B5. Ban Allocation & Remedies.

  • Customer-Caused Ban (Manual Messaging Misconduct). Where the primary cause is Customer’s manual message content or misuse (e.g., harassment, prohibited content, spam), Customer bears responsibility and will pay liquidated damages equal to one (1) month of subscription fees to compensate administrative costs of procuring and onboarding a replacement SIM/identifier. Bradra may, at its discretion, (i) procure a replacement after receipt of the liquidated damages, or (ii) terminate the affected subscription for cause under §14.2.
  • Bradra-Caused Ban (Automated Operations). Where the primary cause is Bradra’s automated messaging operations (excluding factors outside Bradra’s control such as provider policy changes, widespread enforcement waves, or outages), Bradra will bear responsibility by (i) pro-rating fees from the ban date until a replacement SIM/identifier is activated, or (ii) if no replacement is activated within a commercially reasonable time, permitting termination of the affected subscription with a pro-rated refund of prepaid fees.
  • Attribution. The Parties will act in good faith to determine primary cause using available logs and provider notices. If the cause cannot be reasonably determined, neither liquidated damages nor refunds are due, and the Parties will confer on a commercially reasonable path forward.

B6. Porting/Transfer.

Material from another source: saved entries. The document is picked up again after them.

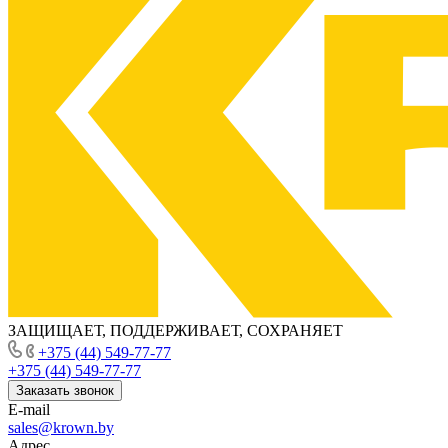
ЗАЩИЩАЕТ, ПОДДЕРЖИВАЕТ, СОХРАНЯЕТ
+375 (44) 549-77-77
+375 (44) 549-77-77
Заказать звонок
E-mail
sales@krown.by
Адрес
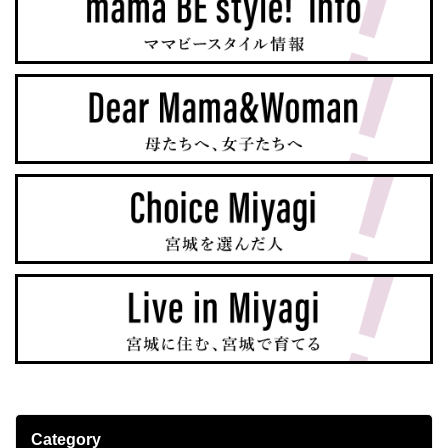
Category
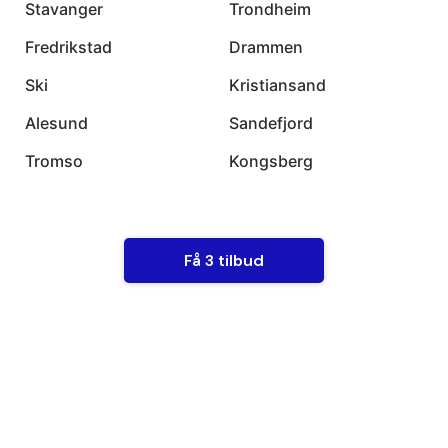
Stavanger
Trondheim
Fredrikstad
Drammen
Ski
Kristiansand
Alesund
Sandefjord
Tromso
Kongsberg
Få 3 tilbud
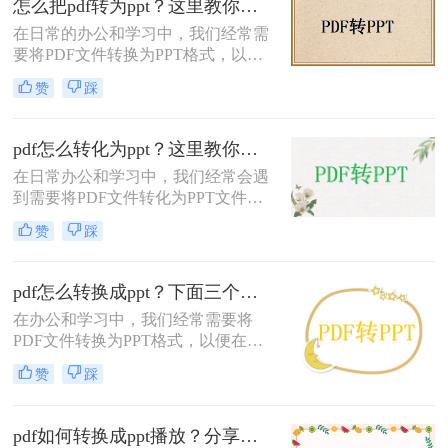
怎么把pdf转为ppt？这里教你这三种方法!！
ppt，以下是pdf转ppt的操作步骤。
在日常的办公和学习中，我们经常需
要将PDF文件转换为PPT格式，以便
更好地进行演示和分享。那么怎么把
赞
踩
pdf转为ppt呢？本文将为你介绍四种
不同的方法，帮助你轻松实现PDF到
PPT的转换。
pdf怎么转化为ppt？这里教你这三种方法！
在日常办公和学习中，我们经常会遇
到需要将PDF文件转化为PPT文件的
情况。这可能是因为PDF文件包含了
赞
踩
我们需要的演示内容，但我们又希望
在PPT中进行更灵活的编辑和展示。
那么PDF怎么转化为PPT呢？以下将
pdf怎么转换成ppt？下面三个方法让你一学就会！
详细介绍几种将PDF转化为PPT的方
在办公和学习中，我们经常需要将
法。
PDF文件转换为PPT格式，以便在演
讲、报告或教学中使用。虽然PDF和
赞
踩
PPT在用途和格式上有所不同，但通
过一些工具和技巧，我们可以实现这
一转换。那么PDF怎么转换成PPT
pdf如何转换成ppt播放？分享三个实用方法解析！
呢？本文将为您介绍三种将PDF转换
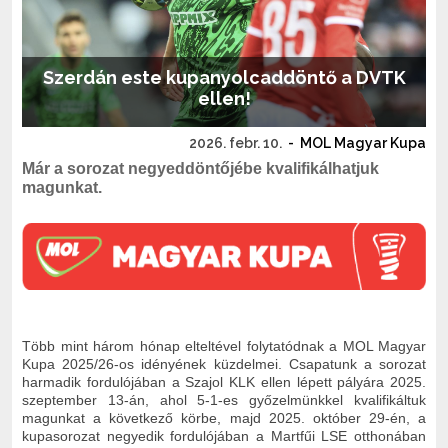
Szerdán este kupanyolcaddöntő a DVTK
ellen!
2026. febr. 10.
-
MOL Magyar Kupa
Már a sorozat negyeddöntőjébe kvalifikálhatjuk
magunkat.
Több mint három hónap elteltével folytatódnak a MOL Magyar
Kupa 2025/26-os idényének küzdelmei. Csapatunk a sorozat
harmadik fordulójában a Szajol KLK ellen lépett pályára 2025.
szeptember 13-án, ahol 5-1-es győzelmünkkel kvalifikáltuk
magunkat a következő körbe, majd 2025. október 29-én, a
kupasorozat negyedik fordulójában a Martfűi LSE otthonában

Upon termination or upon request, and subject to settlement of all fees (including any liquidated damages under B5), Bradra will cooperate to port or transfer numbers/accounts to Customer or its designee, subject to provider processes and lawful ownership proof.

Annex C — Technical & Organizational Measures (Summary)

  • Role-based access control; principle of least privilege.
  • Encryption in transit (TLS 1.2+) and at rest for primary data stores where feasible.
  • Network isolation for production services; secrets management.
  • Logging and monitoring; alerting on anomalous events; regular vulnerability patching.
  • Backups with periodic restore tests; disaster recovery objectives defined in Documentation.
  • Secure development lifecycle; code review; dependency scanning.
  • Employee confidentiality agreements; security and privacy training.

Annex D — (Intentionally Omitted)

No premium support or SLA is offered under this Agreement. Standard business-hours email support is included as set out in §16.

Schedule 1 — Definitions

  • Customer Data: Data submitted to or collected via the Services by or for Customer, including end-customer information, booking data, messages, and logs.
  • Documentation: User guides, policies, and technical documentation provided by Bradra.
  • Order: The ordering document for Services, incorporating this Agreement.
  • Personal Data: As defined by Data Protection Laws.
  • Services: The Bradra SaaS platform and related services described in §2.3 and Orders.

Schedule 2 — Onboarding & Unsupported Source Refund Workflow (Informative)

  1. Discovery & credentials collection; 2. Connection attempt(s); 3. Test sync; 4. If failure persists after reasonable efforts (e.g., 15 business days) and no viable workaround exists, Customer may elect: (a) pro-rated refund for the unsupported source; or (b) credit towards alternative channels.

Schedule 3 — Messaging Compliance Guardrails (Recommended In-Product Controls)

  • Templates are not categorized (no official WhatsApp template system is used).
  • Automatic opt-out handling and suppression lists are operated by Bradra within the Services.
  • Universal review link shown regardless of sentiment; no conditional branching to positive-only paths.
  • Rate limiting and quiet hours by recipient time zone; country-specific rulesets (e.g., France e-privacy).
  • Audit logs for message content, timing, consent provenance, and opt-out processing.